My husband, a true ISTJ (Introverted Sensing Think Judging), was recently asked what he does for fun. This question left my husband at a complete loss for a response. Why? Doesn't he have fun?

The problem is that ISTJ's often do not lable the things they enjoy as "fun". "Fun" is a flighty term. Most of what he enjoys comes under the category of "it needed to be done".  Sure, if pressed, he might admit that he enjoys fixing and building things. Does he think fun is bad or a waste of time? No, he just thrives on accomplishment.  ISTJ's love to make lists and cross the items off.

For a personality which has a very high tolerance for repetitive details, likes to schedule, values accomplishment,  and only "plays after all the work is done",  play is a serious business. Always seeking for improvement, they measure how many baskets they got, steps they ran, ski runs without falling, laps they swim. Organized sports such as baseball, basketball, and volleyball where lines are drawn (literally) and rules are clear are favorites of the ISTJ.

Friday, June 9, 2017

INFJ Style of Fun

I know that to an SP the word "Fun" INFJ  (Introverted Intuitive Feeling Judging) don't seem to fit, but we all have fun. We simply enjoy different things. What we enjoy very much relates to our personality.

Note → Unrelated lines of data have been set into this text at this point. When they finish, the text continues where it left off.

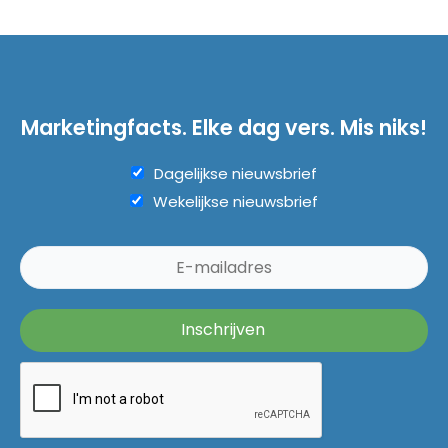
Marketingfacts. Elke dag vers. Mis niks!
Dagelijkse nieuwsbrief
Wekelijkse nieuwsbrief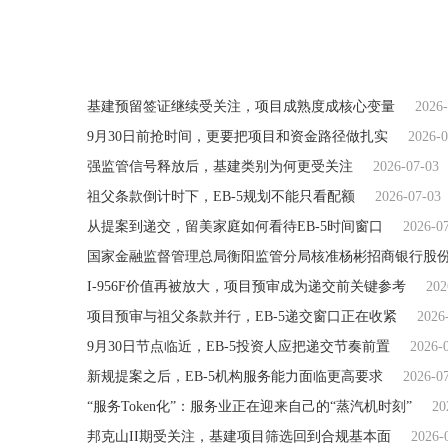
基建预留签证继续受关注，项目成熟度成核心变量
2026-
9月30日前抢时间，更要把项目和资金路径做扎实
2026-0
强监管信号释放后，基建类别为何更受关注
2026-07-03
祖父条款倒计时下，EB-5规划不能只看配额
2026-07-03
从提案到递交，留美家庭如何看待EB-5时间窗口
2026-0
I-956F价值再被放大，项目预审成为递交前关键参考
202
项目预审与祖父条款并行，EB-5递交窗口正在收紧
2026
9月30日节点临近，EB-5投资人应把递交节奏前置
2026-
新规提案之后，EB-5机构服务能力面临更高要求
2026-0
“服务Token化”：服务业正在迎来自己的“蒸汽机时刻”
20
邦克山II期受关注，基建项目筛选回到合规基本面
2026-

An SP (Sensing Perceptive) is an action sort of person. They like to experience the world through their senses and without restraints.  From rock climbing to rock concerts, they enjoy the world around them, and the more action, noise, and laser lights the better.

I am a very sensitive INFJ. To me, the action fun of an SP is torture. One I went to a college football game in a large stadium. I sat there turning more and more pale as the SPs stomped and yelled. After several minutes, I fled clutching both my head and my stomach. Once home, I collapsed onto my couch and, immersed in healing silence, I tried to recover.

If the fast movement and vibrating speakers  that excite the SP send me running, the other way, what is "fun" to me?  What does a creative intellectual who also likes accomplishment do for "fun"? Just like everyone else, doing what comes easily for me is "fun".

I like things which give mental challenge; that require me to use my creativity to solve problems. Many board games require a great deal of creative problem solving, especially those where you role play settlers or someone else. Puzzles are  also "fun". Solving mysteries, working out problems, learning something new, going to a new place, reading or watching Fantasy and Science Fiction, writing, pondering the scriptures and ideas, research, learning new things, new cultures, museums, concerts, decorating, and designing are all things which allow me to use my creative intuitive abilities and are "fun".